Tuesday, November 23, 2010

Al Gore Flips on Ethanol; Admits He's a Political Phony

While speaking at an environmental conference in Athens, Greece (it's the only kind of gig he can get nowadays) former Vice-President of the United States and the fellow who came within a few hanging chads of becoming the nation's Commander in Chief, Al Gore surprised many when he completely reversed himself on the issue of ethanol being an important eco-friendly tool.

Gore now says (just weeks before the tax credits for ethanol are up for renewal) that corn-based ethanol isn't the way to go after all. "It is not a good policy to have these massive subsidies for first generation ethanol," said Gore. "First generation ethanol I think was a mistake. The energy conversion ratios are at best very small."

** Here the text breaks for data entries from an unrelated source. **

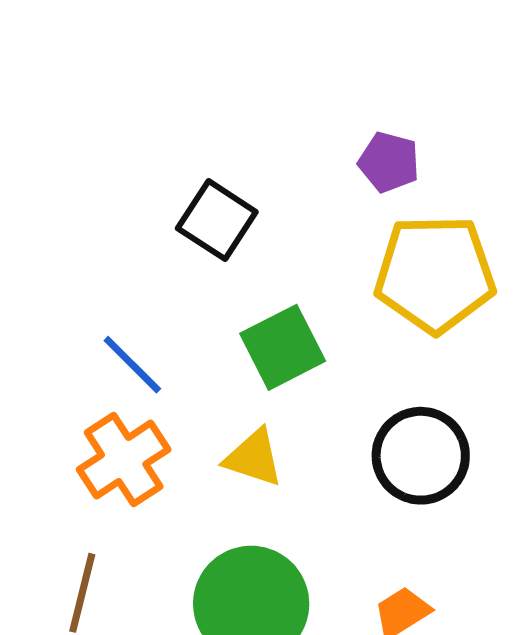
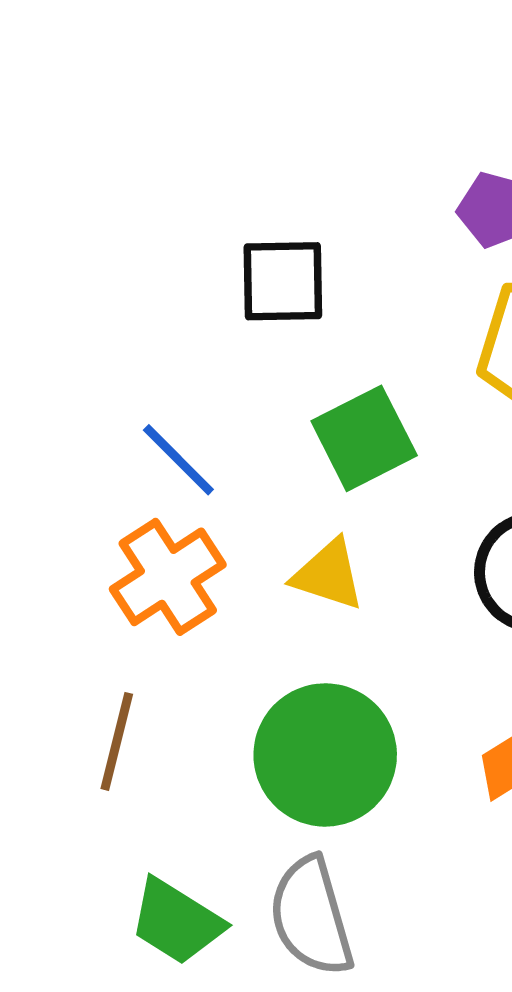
black square: (217, 220) -> (283, 281), turned -34

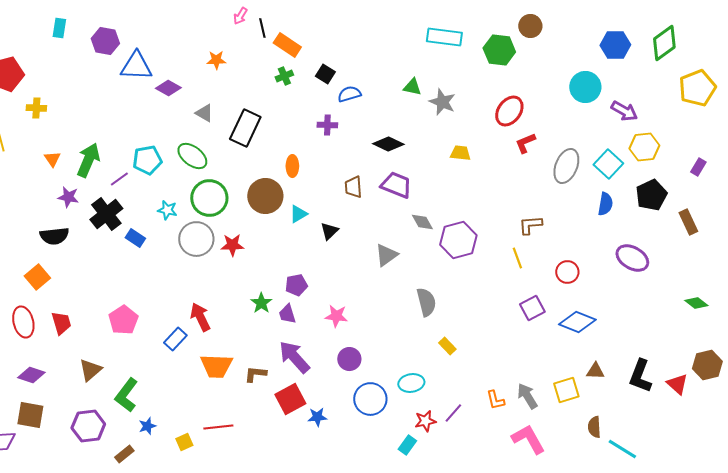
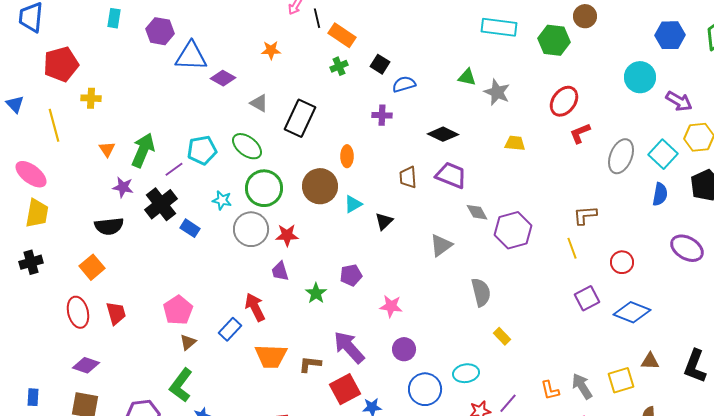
purple trapezoid: (287, 314) -> (280, 271), moved
brown triangle: (90, 370) -> (188, 342), moved, size x0.7

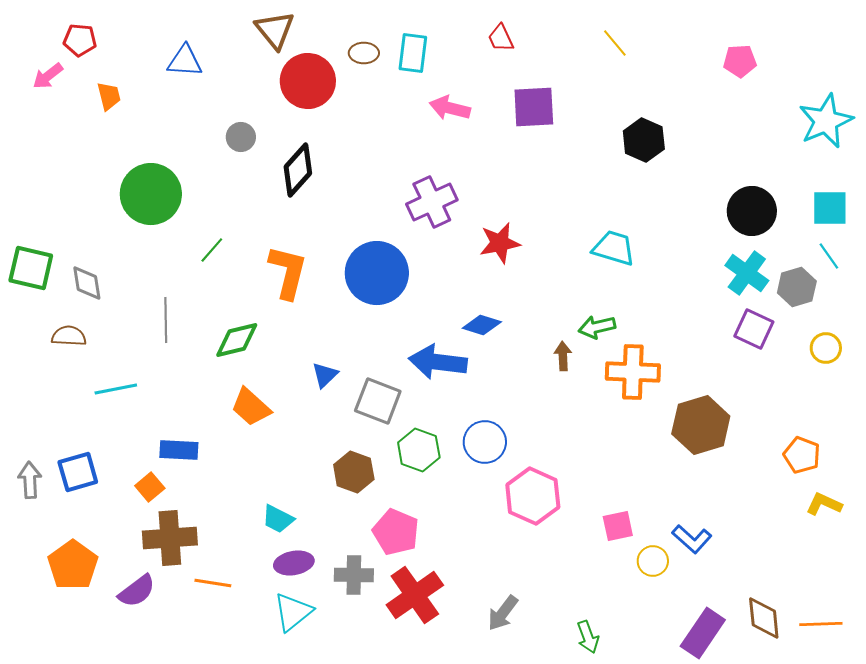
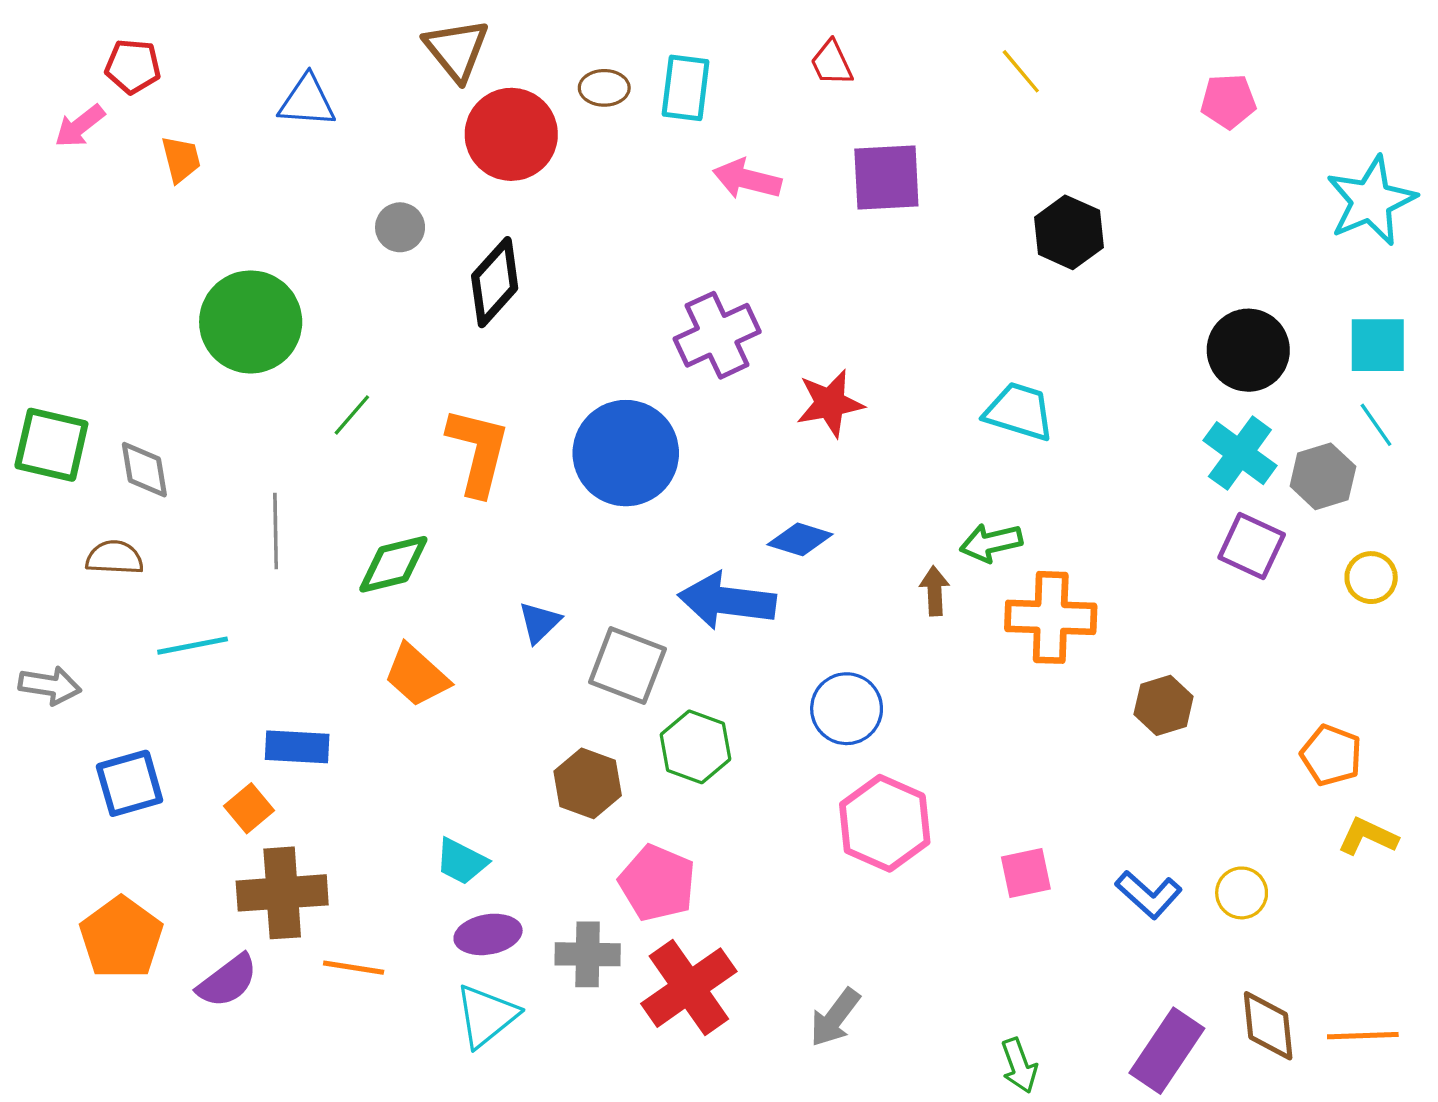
brown hexagon: (701, 425) -> (1164, 705), size x0.6
blue circle: (485, 442) -> (847, 709), moved
gray arrow: (30, 480) -> (50, 685), moved, turned 102
yellow circle: (653, 561) -> (1242, 893), moved
green arrow: (588, 637) -> (1019, 1066), moved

He also blamed the lobbyists working for ethanol companies for keeping the ineffective, expensive subsidy program going.

But wait. Didn't Al Gore once loudly trumpet ethanol as an energy-efficient fuel, one that government desperately needed to get behind? Wasn't he once standing arm in arm with those lobbyists he now denounces?

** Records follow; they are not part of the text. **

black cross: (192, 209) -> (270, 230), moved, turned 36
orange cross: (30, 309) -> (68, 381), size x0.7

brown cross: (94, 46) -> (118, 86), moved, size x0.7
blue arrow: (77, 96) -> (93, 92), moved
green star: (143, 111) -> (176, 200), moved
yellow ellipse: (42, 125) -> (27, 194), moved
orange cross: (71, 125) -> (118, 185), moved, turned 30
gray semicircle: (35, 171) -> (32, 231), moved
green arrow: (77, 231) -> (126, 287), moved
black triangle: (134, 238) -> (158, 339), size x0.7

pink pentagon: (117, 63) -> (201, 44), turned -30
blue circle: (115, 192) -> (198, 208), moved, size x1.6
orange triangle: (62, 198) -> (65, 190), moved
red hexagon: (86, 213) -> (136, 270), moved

But, in a shockingly candid moment (here's what happens when you don't have handlers and a teleprompter), Gore admitted his former position was not based on solid scientific evidence. And it didn't represent the kind of careful, responsible, disinterested decision one hopes for in leadership.

"One of the reasons I made that mistake is that I paid particular attention to the farmers in my home state of Tennessee, and I had a certain fondness for the farmers in the state of Iowa because I was about to run for president."

In other words, Al Gore's ethanol support was a matter of the most petty political pandering. Principles, facts and the good of the people be damned -- Gore was looking for votes! And he was willing to say anything in order to get them.

And this guy nearly became our President?

Thank the Lord for those hanging chads.